O Menino foi passear?

Olhando o tempo que, por graça, nos é dado viver; olhando como quem escava, com a paciência e a resiliência dos semeadores, imersos ainda neste grave e perturbador flagelo da Pandemia que assola todo o mundo, lutando com esse inimigo invisível chamado Covid-19 e numa profunda crise sanitária nunca antes vivida; tempo de profundas transformações humanas e sociais, políticas e económicas, sobressaltados pelo medo e pela desconfiança, frágeis e vazios, numa penitência imposta e arrebatadora onde se semeia a ausência de rostos, de afetos e de sorrisos, muitos dos nossos contemporâneos talvez se perguntem na proximidade do Natal, angustiosamente: o Menino foi passear?

E é em Advento que estamos. Advento que marca a nossa condição no mundo. Sempre seremos criaturas à espera, habitados mas incompletos. Reflorescendo e vulneráveis, em visitação e sós. Mas este é o tempo para uma piedosa e alegre expetativa. Tempo para refundarmos a casa, cuidarmos do coração, nos adentrarmos no mistério espantoso da Vida. Buscadores e cultivadores de uma profunda e fecunda intimidade espiritual que nos abra ao desejo das alturas, d’Aquele que rasga os Céus e desce à nossa vida como um Filho, um Menino, o Emanuel, Deus connosco e para nós. Tempo para aprendermos a amar os bens do Céu. Mas ainda acreditamos no Céu? Ainda tem sentido esperar por Ele? O que é o Céu na nossa vida tão mergulhada no materialismo e no relativismo? Não precisaremos de uma piedade que nos faça mergulhar no amor das coisas divinas?

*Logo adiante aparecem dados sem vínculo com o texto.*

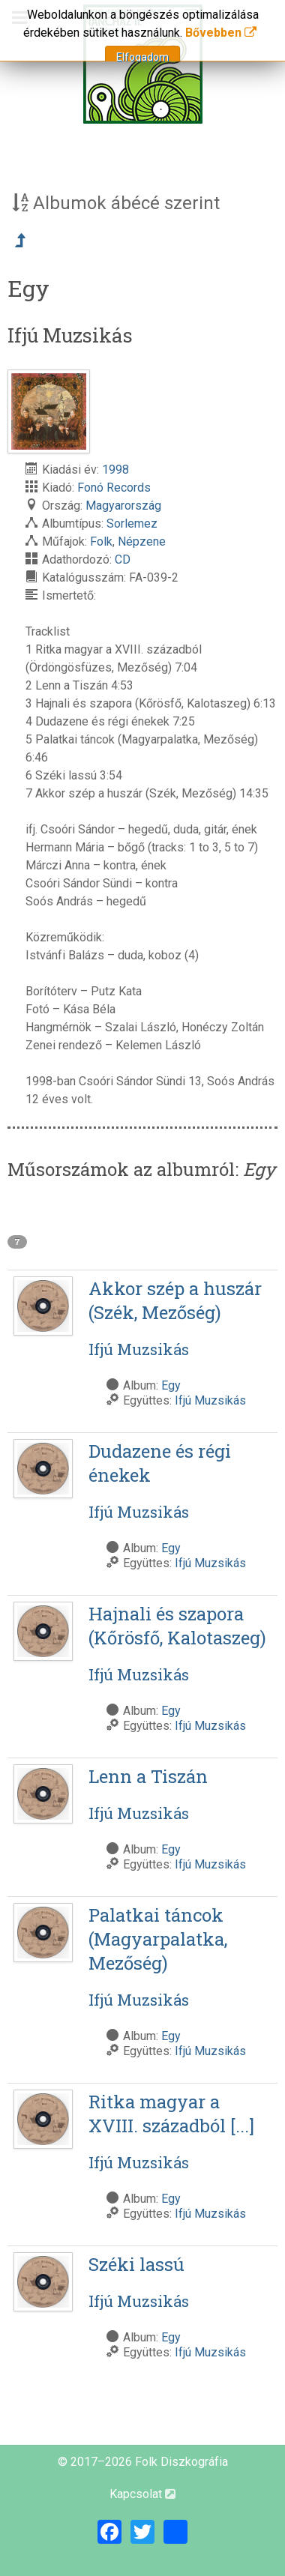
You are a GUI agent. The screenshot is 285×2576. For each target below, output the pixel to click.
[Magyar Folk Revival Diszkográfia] (142, 64)
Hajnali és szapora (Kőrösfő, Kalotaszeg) (180, 1644)
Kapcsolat (143, 2494)
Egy (171, 1385)
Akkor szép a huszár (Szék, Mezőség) (180, 1318)
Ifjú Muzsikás (210, 1400)
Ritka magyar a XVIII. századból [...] (180, 2132)
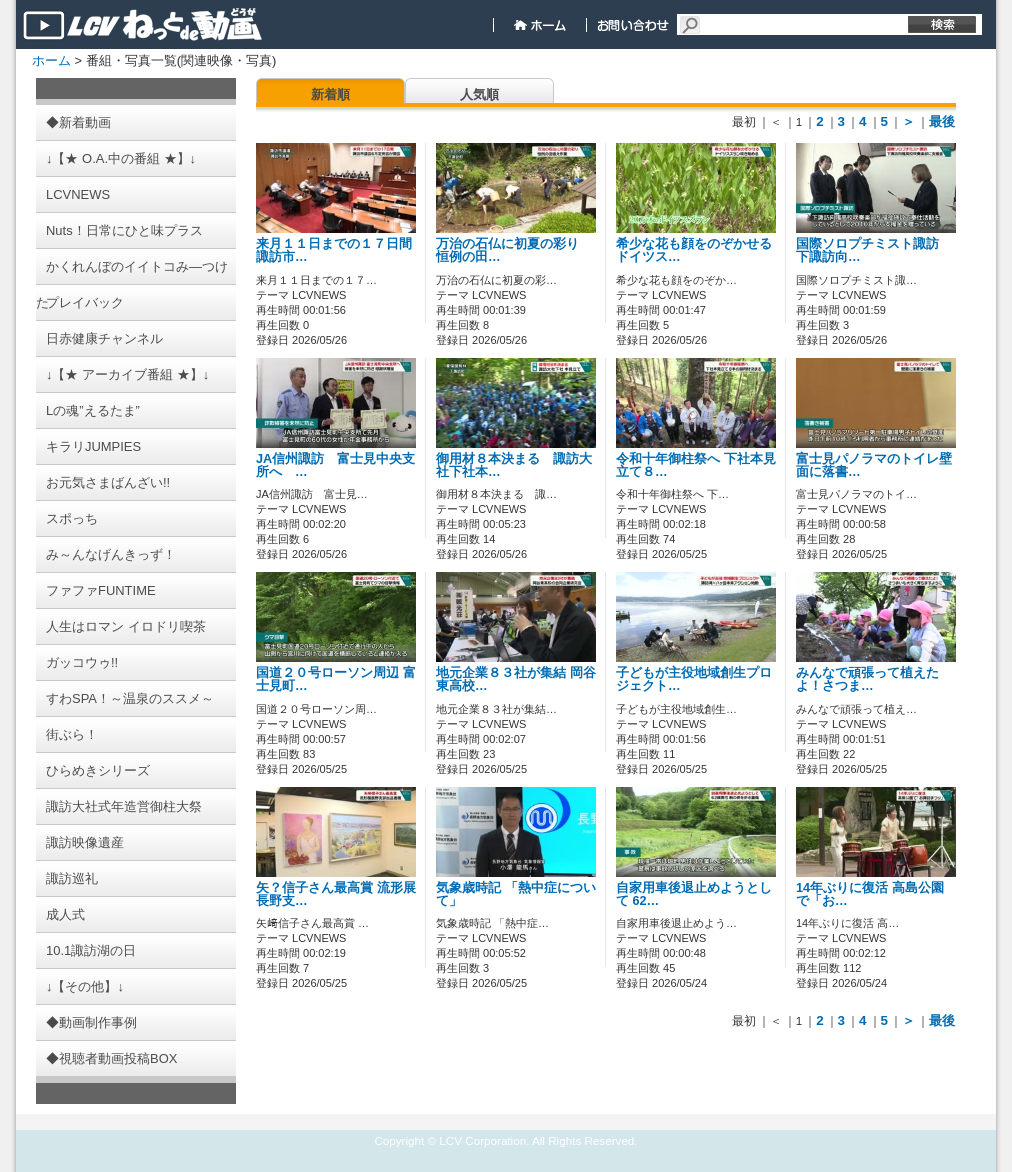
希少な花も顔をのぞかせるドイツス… (694, 250)
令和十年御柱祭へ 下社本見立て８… (696, 465)
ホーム (51, 60)
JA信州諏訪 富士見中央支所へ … (335, 465)
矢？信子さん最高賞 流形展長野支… (336, 894)
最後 (942, 121)
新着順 (330, 94)
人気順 (479, 94)
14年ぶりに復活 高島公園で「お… (870, 894)
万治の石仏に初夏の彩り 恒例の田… (514, 250)
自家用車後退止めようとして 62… (694, 894)
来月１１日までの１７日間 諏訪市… (340, 250)
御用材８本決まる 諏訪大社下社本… (514, 465)
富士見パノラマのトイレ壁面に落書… (874, 465)
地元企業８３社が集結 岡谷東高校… (516, 679)
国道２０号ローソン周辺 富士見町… (336, 679)
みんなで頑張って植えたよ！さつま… (867, 679)
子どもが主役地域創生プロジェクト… (694, 679)
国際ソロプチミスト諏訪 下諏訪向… (874, 250)
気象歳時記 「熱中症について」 (516, 894)
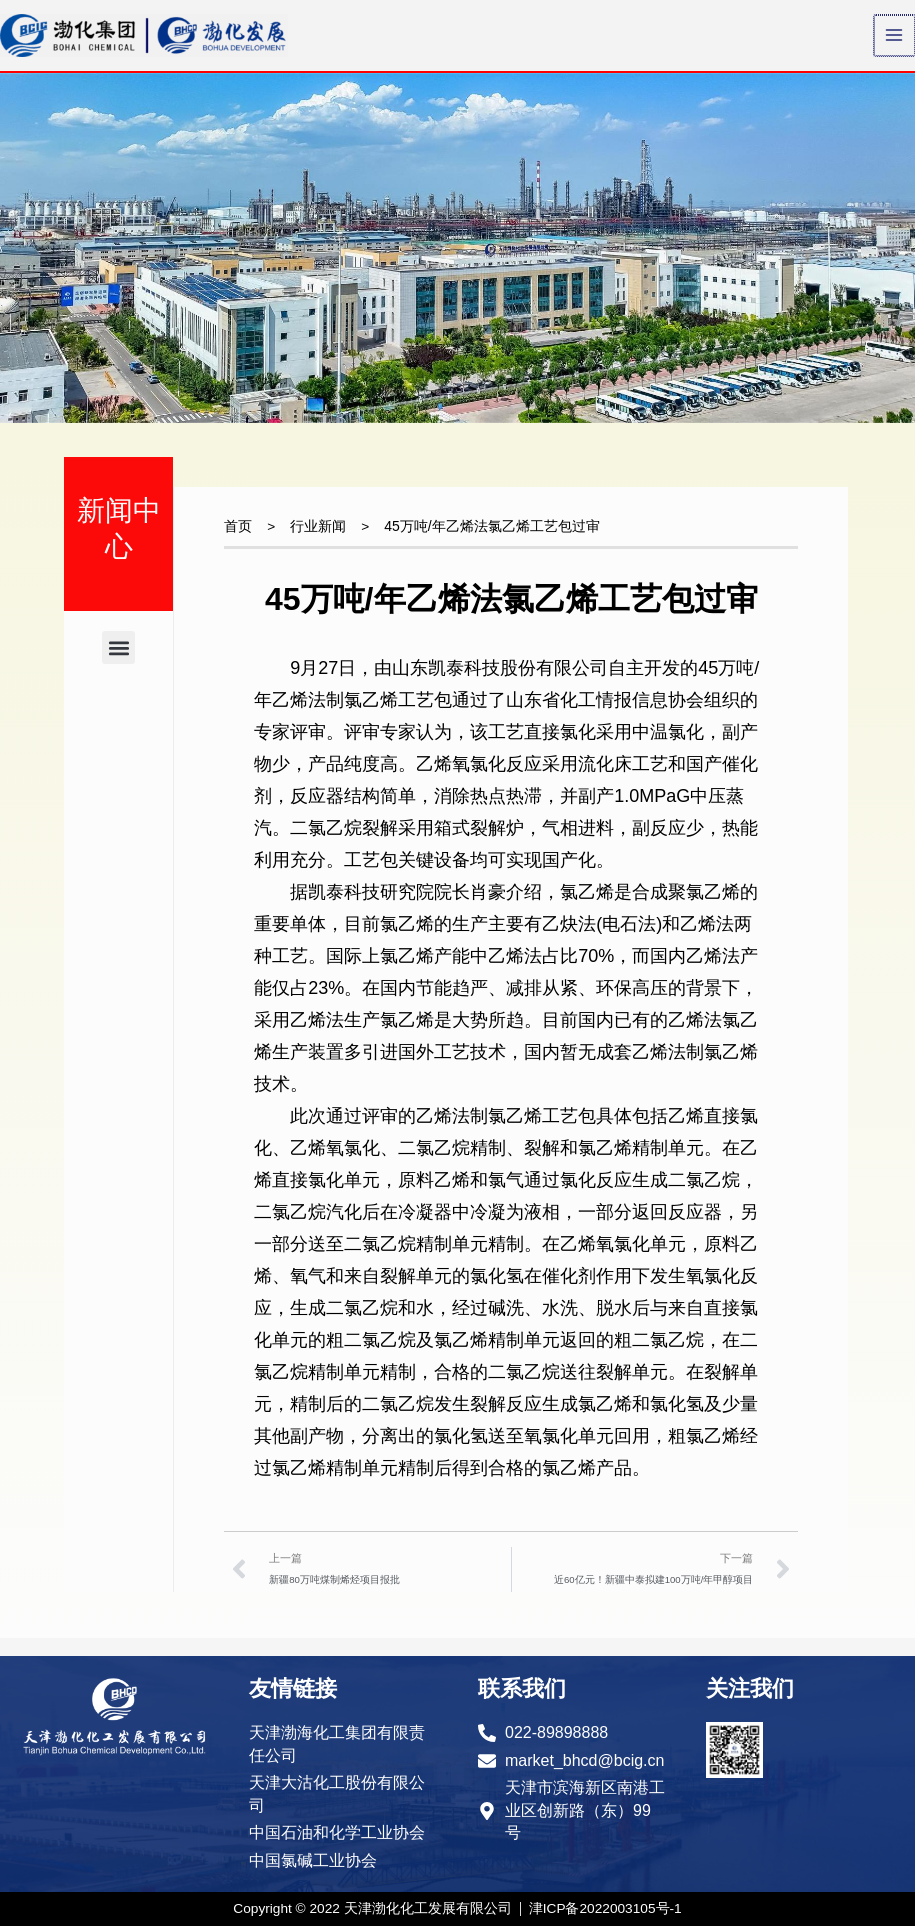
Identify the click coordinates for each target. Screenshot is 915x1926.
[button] (118, 666)
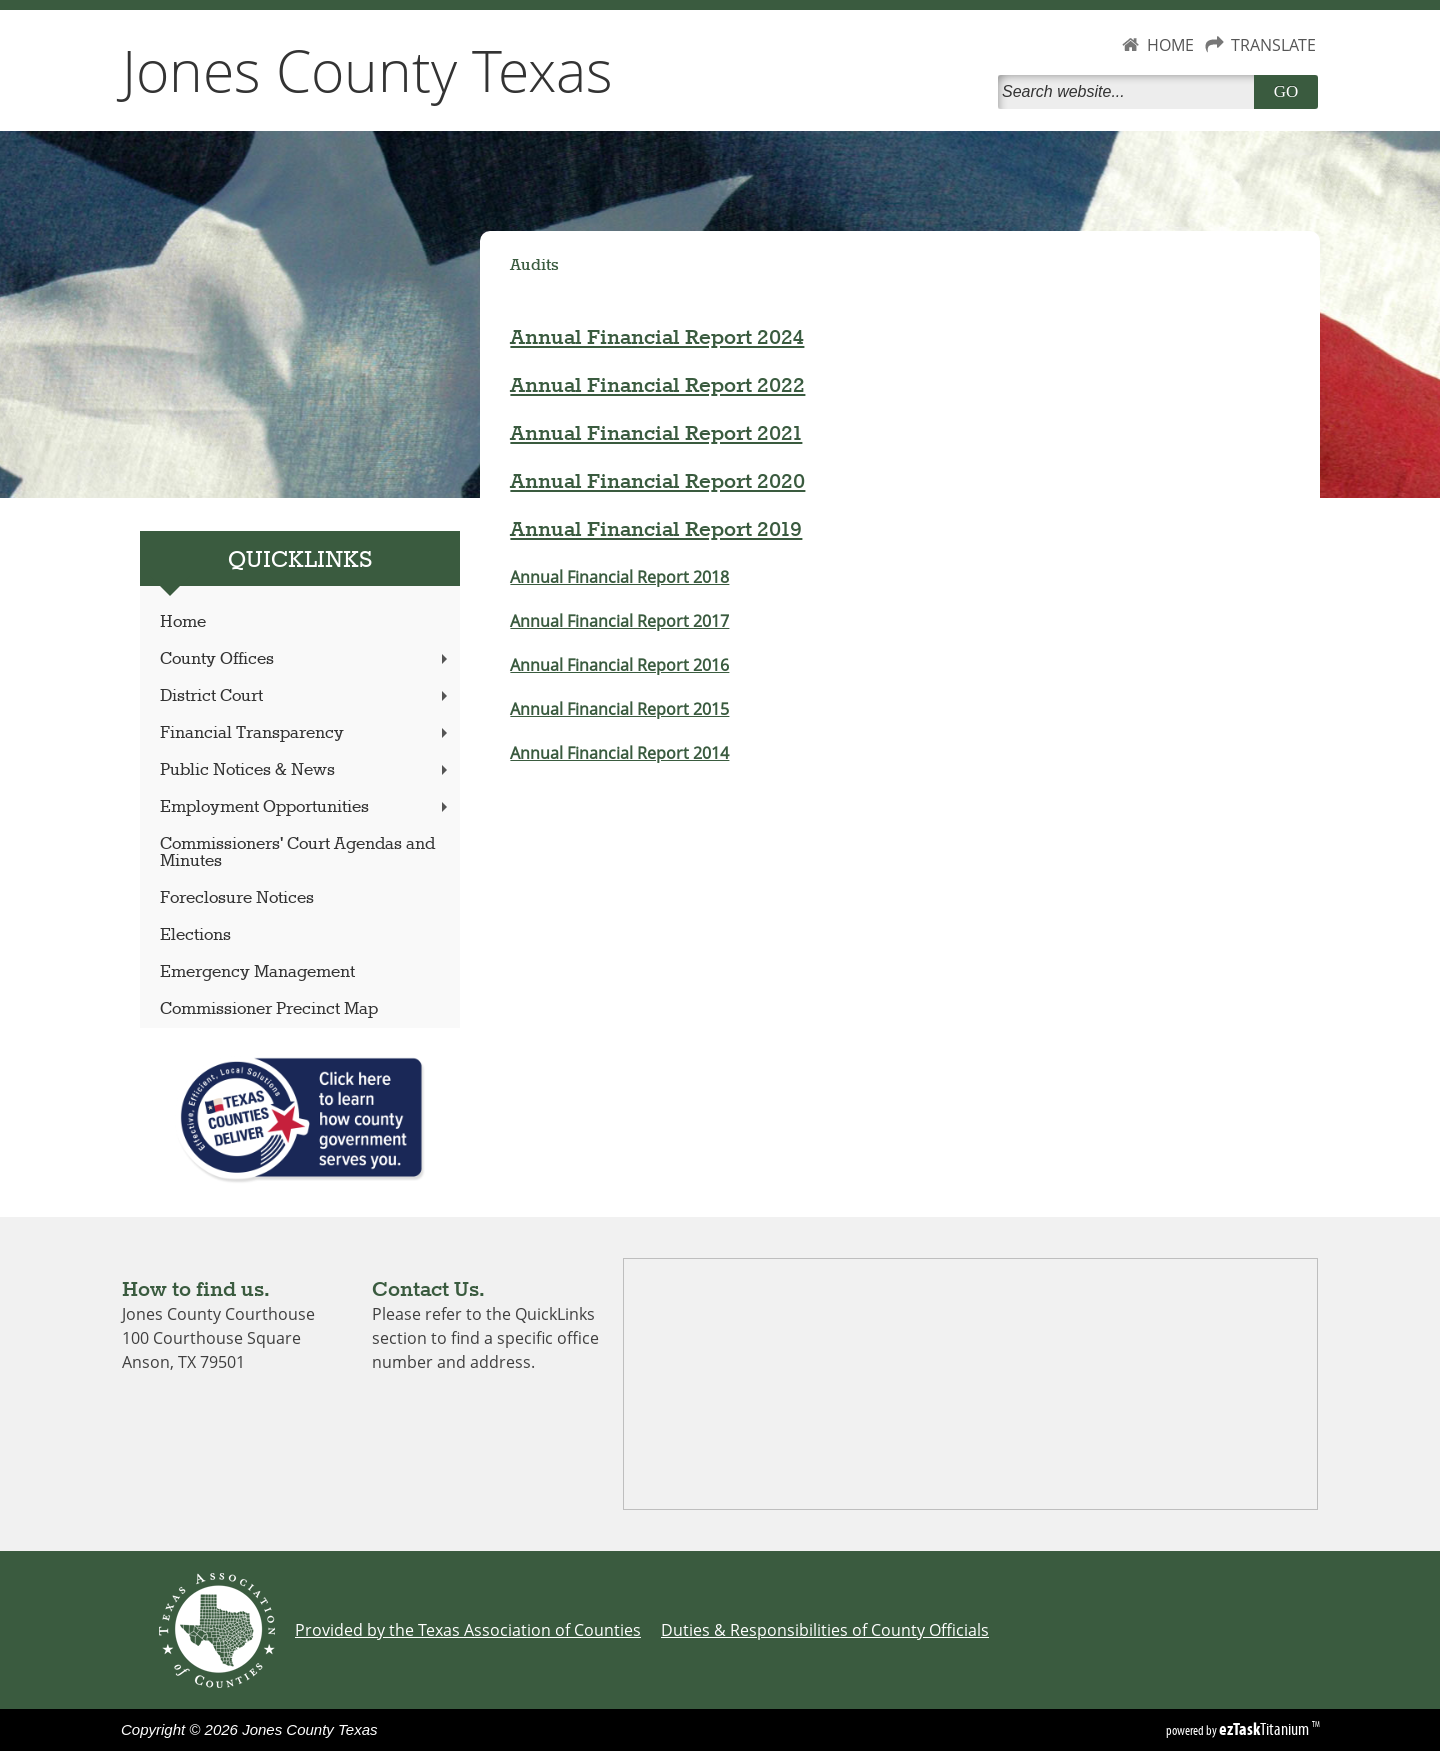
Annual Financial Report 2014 (619, 753)
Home (183, 622)
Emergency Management (257, 972)
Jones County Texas (367, 70)
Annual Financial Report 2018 (619, 577)
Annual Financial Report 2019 (656, 530)
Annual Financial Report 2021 (656, 434)
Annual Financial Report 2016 (619, 665)
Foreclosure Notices (237, 898)
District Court (306, 696)
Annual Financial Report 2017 (619, 621)
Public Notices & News (306, 770)
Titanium (1265, 1729)
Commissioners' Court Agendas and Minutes (297, 853)
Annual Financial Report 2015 (619, 709)
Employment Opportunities (306, 807)
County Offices (306, 659)
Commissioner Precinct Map (269, 1009)
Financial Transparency (306, 733)
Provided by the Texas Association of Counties (468, 1630)
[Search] (1130, 92)
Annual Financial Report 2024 (657, 338)
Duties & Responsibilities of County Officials (825, 1630)
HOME (1170, 45)
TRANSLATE (1273, 45)
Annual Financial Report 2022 (657, 386)
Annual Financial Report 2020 (657, 482)
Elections (195, 935)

Na certeza que Deus vem? É vizinho e próximo e em Cristo está sempre presente connosco e para nós?

É agora, neste tempo que Deus nos fala. Assim o celebramos na Liturgia da Igreja, trazendo ao tempo da celebração da fé onde levamos as nossas vidas inquietas, inseguras e frágeis toda a História da salvação, prolongando-a em Páscoa nas nossas próprias vidas, convidando-nos a escrever um futuro aberto à Esperança.

É neste Tempo, que vamos rezando como, na verdade, acreditamos: Que com vontade firme nos saibamos preparar pela prática das boas obras para ir ao encontro de Cristo. Que obras deseja nosso coração? Que obras, efetivamente, realizamos? Este Tempo é Tempo de Cristo. Não estamos sós. Sabemos a fonte e o sentido da vida e da História, do mundo e do Tempo. Precisamos da fortaleza da fé, da fecundidade do amor para destruirmos as noites e os obstáculos que nos impedem a vida e a felicidade. Mas conhecemos a Criança do Natal?

Pedimos que os cuidados deste mundo não sejam obstáculo para caminharmos generosamente ao encontro de Cristo. Onde repousamos o coração? Que inquietações pululam nossa consciência? Este é o Tempo do Espírito Santo, que nos unge no amor e na luz para aprendermos a saber ler os sinais dos tempos, a não negar a realidade das coisas, a não nos apoiarmos nas falsas seguranças e certezas, a não confinarmos as buscas e a verdade, a sermos possuidores de um espírito vigilante seguindo sempre os ensinamentos do Salvador, caminhando ao seu encontro com as lâmpadas da fé acesas.

Para que aconteça Natal e seja renovador o nosso Advento desejamos saber celebrar com renovada alegria as solenidades da nossa salvação.

Nós que já conhecemos a encarnação de Cristo, pela sua paixão e morte na cruz queremos viver para alcançar a glória da Ressurreição. A Encarnação e a Páscoa são vindas de Deus à nossa vida que a celebração da Eucaristia torna particularmente presente no Sacramento. Que novidade manifesta a nossa vida?

Sabemos: o Menino não foi passear! Ele vem como Senhor! Cada dia. Em cada Tempo. Ele vem destruir todos os senhorios que não nos deixam ser plenamente livres e felizes. Vem trazer luz às nossas trevas, trazer o divino à nossa humanidade ferida e cansada.

Neste Natal, precisamos saber olhar a Criança, olhar como quem escava, com a paciência e a resiliência dos semeadores. Precisamos ler o presente para saber escrever o futuro, acolhendo a visita do Menino, que em cada Natal vem trazer sempre Deus às nossas vidas. Precisamos de Deus, porque somos de Deus. E precisamos neste Tempo saber esperar como a Mãe, a Mulher, a feliz porque acreditando, deixou o Senhor habitar a sua casa, a casa do seu coração. É neste Tempo e neste mundo que o Senhor está. Não sentes o seu olhar e a sua mão, convidando-te a passear com Ele?